Individuals live in economically challenging times and to make sure that they survive and prosper they need to adopt a tool long used by governments and business, “The Financial Budget.” This technique empowers consumers to manage and control their finances, and to make knowledgeable confident save /spend/ borrow decisions.
 
 
The overall concept is look into the future, estimate your income and expenditure, put the two in balance then affect them in practice. A sensible period of time to budget over is a year. Income is usually predetermined. You know what you salary is going to be, and if you run your own business what the likely profits are. If relevant, pension income and savings on interest need to be included. The expenditure side is more difficult, because there are more categories. Start with the main categories of expenditure: housing; food clothing and essentials; transport; health; and education. Then consider the servicing of existing debt and taxation.

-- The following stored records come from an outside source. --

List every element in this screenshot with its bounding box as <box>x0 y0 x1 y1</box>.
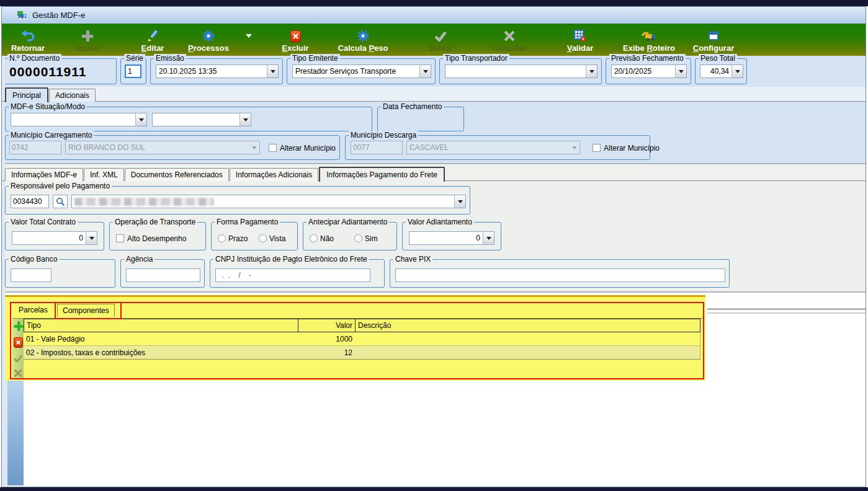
tipo-emitente-combo[interactable]: Prestador Serviços Transporte <box>292 64 431 78</box>
delete-icon <box>290 29 301 43</box>
antecipar-adiantamento-label: Antecipar Adiantamento <box>306 218 389 226</box>
grid-row-tipo[interactable]: 01 - Vale Pedágio <box>24 332 298 346</box>
combo-arrow-icon[interactable] <box>675 65 686 77</box>
editar-label: Editar <box>141 43 164 53</box>
codigo-banco-input[interactable] <box>11 268 51 282</box>
cancelar-button[interactable]: Cancelar <box>485 26 534 53</box>
cnpj-instituicao-label: CNPJ Instituição de Pagto Eletrônico do … <box>213 255 369 263</box>
processos-dropdown-arrow[interactable] <box>243 26 255 53</box>
combo-arrow-icon[interactable] <box>135 113 146 126</box>
emissao-combo[interactable]: 20.10.2025 13:35 <box>156 64 279 78</box>
chave-pix-input[interactable] <box>395 268 725 282</box>
serie-input[interactable]: 1 <box>125 64 141 78</box>
confirm-row-button[interactable] <box>13 352 23 365</box>
tab-componentes[interactable]: Componentes <box>57 304 115 317</box>
calcula-peso-button[interactable]: Calcula Peso <box>333 26 393 53</box>
top-edge <box>0 0 868 6</box>
combo-arrow-icon[interactable] <box>267 65 278 77</box>
add-row-button[interactable] <box>13 320 23 332</box>
divider <box>2 163 866 164</box>
grid-row-descricao[interactable] <box>355 346 700 360</box>
vista-radio[interactable] <box>259 234 267 242</box>
combo-arrow-icon[interactable] <box>419 65 431 77</box>
grid-row-tipo[interactable]: 02 - Impostos, taxas e contribuições <box>24 346 298 360</box>
tab-parcelas[interactable]: Parcelas <box>14 304 53 316</box>
groupbox-agencia: Agência <box>120 259 205 288</box>
vista-label: Vista <box>269 234 285 243</box>
grid-header-tipo[interactable]: Tipo <box>24 319 298 332</box>
combo-arrow-icon[interactable] <box>454 195 465 208</box>
divider <box>2 291 866 293</box>
tab-informacoes-adicionais[interactable]: Informações Adicionais <box>230 168 318 181</box>
tab-informacoes-pagamento-frete[interactable]: Informações Pagamento do Frete <box>319 167 445 182</box>
alterar-municipio-checkbox[interactable] <box>593 144 601 152</box>
gear-icon <box>202 29 215 43</box>
tab-informacoes-mdfe[interactable]: Informações MDF-e <box>5 168 83 181</box>
processos-button[interactable]: Processos <box>184 26 233 53</box>
municipio-carregamento-combo: RIO BRANCO DO SUL <box>65 141 260 154</box>
exibe-roteiro-button[interactable]: Exibe Roteiro <box>618 26 680 53</box>
combo-arrow-icon[interactable] <box>586 65 597 77</box>
groupbox-previsao-fechamento: Previsão Fechamento 20/10/2025 <box>606 58 691 84</box>
responsavel-codigo-input[interactable]: 0034430 <box>11 195 49 208</box>
emissao-label: Emissão <box>154 54 186 63</box>
salvar-button[interactable]: Salvar <box>416 26 465 53</box>
prazo-radio[interactable] <box>218 234 226 242</box>
previsao-fechamento-combo[interactable]: 20/10/2025 <box>611 64 687 78</box>
x-icon <box>504 29 515 43</box>
validar-button[interactable]: Validar <box>556 26 604 53</box>
peso-total-combo[interactable]: 40,34 <box>700 64 743 78</box>
codigo-banco-label: Código Banco <box>9 255 59 263</box>
search-button[interactable] <box>53 195 68 208</box>
previsao-fechamento-label: Previsão Fechamento <box>609 54 686 63</box>
cancel-row-button[interactable] <box>13 367 23 379</box>
cnpj-instituicao-input[interactable]: . . / - <box>215 268 370 282</box>
grid-row-valor[interactable]: 12 <box>298 346 356 360</box>
municipio-descarga-combo: CASCAVEL <box>406 141 580 154</box>
valor-adiantamento-combo[interactable]: 0 <box>409 231 494 245</box>
excluir-label: Excluir <box>282 43 308 53</box>
x-icon <box>14 369 22 378</box>
configurar-button[interactable]: Configurar <box>686 26 741 53</box>
nao-label: Não <box>320 234 334 243</box>
grid-row-descricao[interactable] <box>355 332 700 346</box>
groupbox-peso-total: Peso Total 40,34 <box>695 58 747 84</box>
tipo-transportador-combo[interactable] <box>445 64 597 78</box>
agencia-input[interactable] <box>126 268 200 282</box>
grid-row-valor[interactable]: 1000 <box>298 332 356 346</box>
incluir-label: Incluir <box>75 43 99 53</box>
nao-radio[interactable] <box>310 234 318 242</box>
combo-arrow-icon[interactable] <box>239 113 251 126</box>
alterar-municipio-checkbox[interactable] <box>269 144 277 152</box>
incluir-button[interactable]: Incluir <box>64 26 111 53</box>
valor-total-contrato-combo[interactable]: 0 <box>12 231 97 245</box>
valor-total-contrato-label: Valor Total Contrato <box>9 218 78 226</box>
municipio-descarga-codigo: 0077 <box>351 141 403 154</box>
responsavel-combo[interactable] <box>71 195 466 208</box>
check-icon <box>434 29 447 43</box>
combo-arrow-icon[interactable] <box>86 232 97 244</box>
grid-header-valor[interactable]: Valor <box>298 319 356 332</box>
modo-combo[interactable] <box>152 113 251 126</box>
combo-arrow-icon[interactable] <box>483 232 494 244</box>
grid-header-descricao[interactable]: Descrição <box>355 319 700 332</box>
alto-desempenho-checkbox[interactable] <box>116 234 124 242</box>
responsavel-pagamento-label: Responsável pelo Pagamento <box>9 182 112 190</box>
editar-button[interactable]: Editar <box>129 26 176 53</box>
tab-adicionais[interactable]: Adicionais <box>49 89 96 102</box>
groupbox-operacao-transporte: Operação de Transporte Alto Desempenho <box>109 222 206 250</box>
delete-row-button[interactable] <box>13 336 23 348</box>
combo-arrow-icon[interactable] <box>732 65 743 77</box>
retornar-button[interactable]: Retornar <box>6 26 50 53</box>
excluir-button[interactable]: Excluir <box>272 26 319 53</box>
alto-desempenho-label: Alto Desempenho <box>127 234 186 243</box>
tab-documentos-referenciados[interactable]: Documentos Referenciados <box>125 168 229 181</box>
configure-window-icon <box>709 29 718 43</box>
configurar-label: Configurar <box>693 43 734 53</box>
tab-inf-xml[interactable]: Inf. XML <box>84 168 124 181</box>
undo-icon <box>20 29 35 43</box>
situacao-combo[interactable] <box>11 113 147 126</box>
plus-icon <box>82 29 93 43</box>
sim-radio[interactable] <box>354 234 362 242</box>
tab-principal[interactable]: Principal <box>5 87 48 102</box>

Finally look at discretionary expenditure: holidays eating-out and entertainment. Simple spreadsheet tools are available to help you do this.
 
 
The next step is to compare the two totals. If the income budget exceeds the estimated expenditure then the prudent action is to plan to save the surplus. Ideally divide the surplus by 12, and commit to a monthly savings plan at that level. If expenditure exceeds budgeted income then more painful planning is required. Non-essentials need to be reduced, for instance plan to eat out once a month instead of every two weeks, or decide to go on holiday for only one week instead of two. Unfortunately for some consumers, cutting out all non-essential expenditure still won’t bring the two into balance. If this is the case then revisit the expenditure categories and seek reduction. Travel could be cut in some circumstances by selling the car and using public transport. Food costs can be reduced by planning to buy more at markets and discount outlets. Expenditure on the budget must never be allowed to exceed income, even if this means identifying the need for additional part-time work to supplement income, or even in extreme case selling assets (downsize the house or selling the car.)
 
 
The last step is the hardest, making the budget work in practice. You must divide the annual budget expenditure categories into monthly amounts, and stick to them in practice. Obviously not all expenditure will fall into equal monthly amounts. Essential car repairs may eat up two months of the travel budget, but if you have anticipated this in your annual travel budget it will be catered for over the year. Financing this may require some savings drawdown or resort to a small short-term unsecured loan. This is permissible provided that repayments are effected within the annual budget. If the budget is failing because for example you have underestimated expenditure, then you need to take drastic action and redo it with more realistic figures.
 
 
At the end of the year, the budget won’t have worked out exactly. If there is a small surplus why not reward the family with a special treat? If there is a small deficit then carry that forward and recover it in next year’s budget. When you do next year’s budget you will be able to build on your experiences in the first year and the process will be quicker and more accurate.